> Task goal: The answer must consist solely of the lines below starting at the one containing "山东沃多宝生物科技有限公司主要生产经营硫" and ending at the one containing "Yogalehrer*in Ausbildung M1", repeated exactly, with both ends included and all pictures omitted.

> Dataset entries:
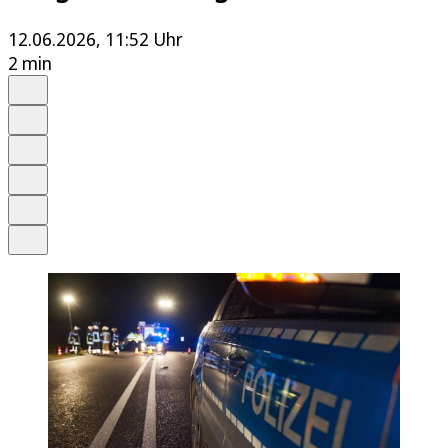
12.06.2026, 11:52 Uhr
2 min
Auf Google bevorzugen
Anhören
Schrift
Merken
Drucken
Teilen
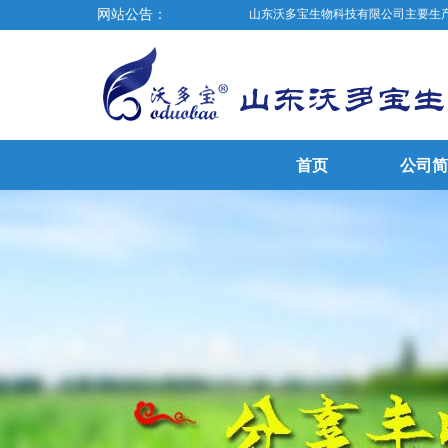
网站公告：
山东沃多宝生物科技有限公司主要生产经营硫
首页
公司简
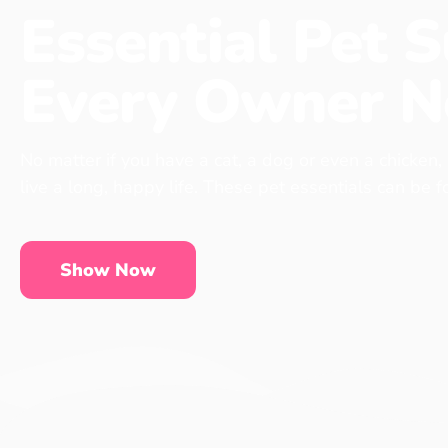
Essential Pet S
Every Owner N
No matter if you have a cat, a dog or even a chicken,
live a long, happy life. These pet essentials can be 
Show Now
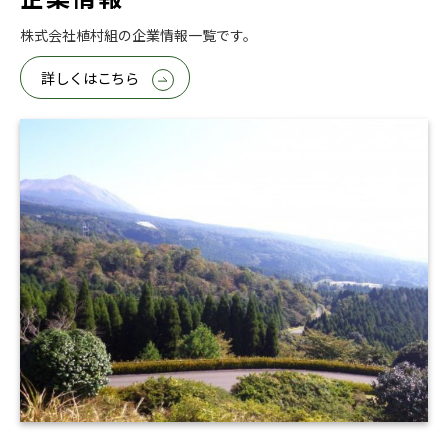
株式会社植村組の企業情報一覧です。
詳しくはこちら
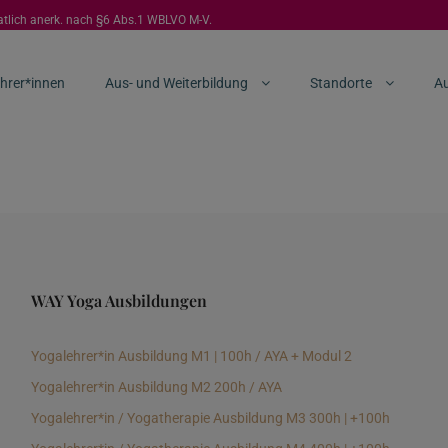
aatlich anerk. nach §6 Abs.1 WBLVO M-V.
hrer*innen
Aus- und Weiterbildung
Standorte
Au
WAY Yoga Ausbildungen
Yogalehrer*in Ausbildung M1 | 100h / AYA + Modul 2
Yogalehrer*in Ausbildung M2 200h / AYA
Yogalehrer*in / Yogatherapie Ausbildung M3 300h | +100h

> Reply to the exercise:
山东沃多宝生物科技有限公司主要生产经营硫
首页
公司简
Essential Pet S
Every Owner N
No matter if you have a cat, a dog or even a chicken,
live a long, happy life. These pet essentials can be 
Show Now
株式会社植村組の企業情報一覧です。
詳しくはこちら
aatlich anerk. nach §6 Abs.1 WBLVO M-V.
hrer*innen
Aus- und Weiterbildung
Standorte
Au
WAY Yoga Ausbildungen
Yogalehrer*in Ausbildung M1 | 100h / AYA + Modul 2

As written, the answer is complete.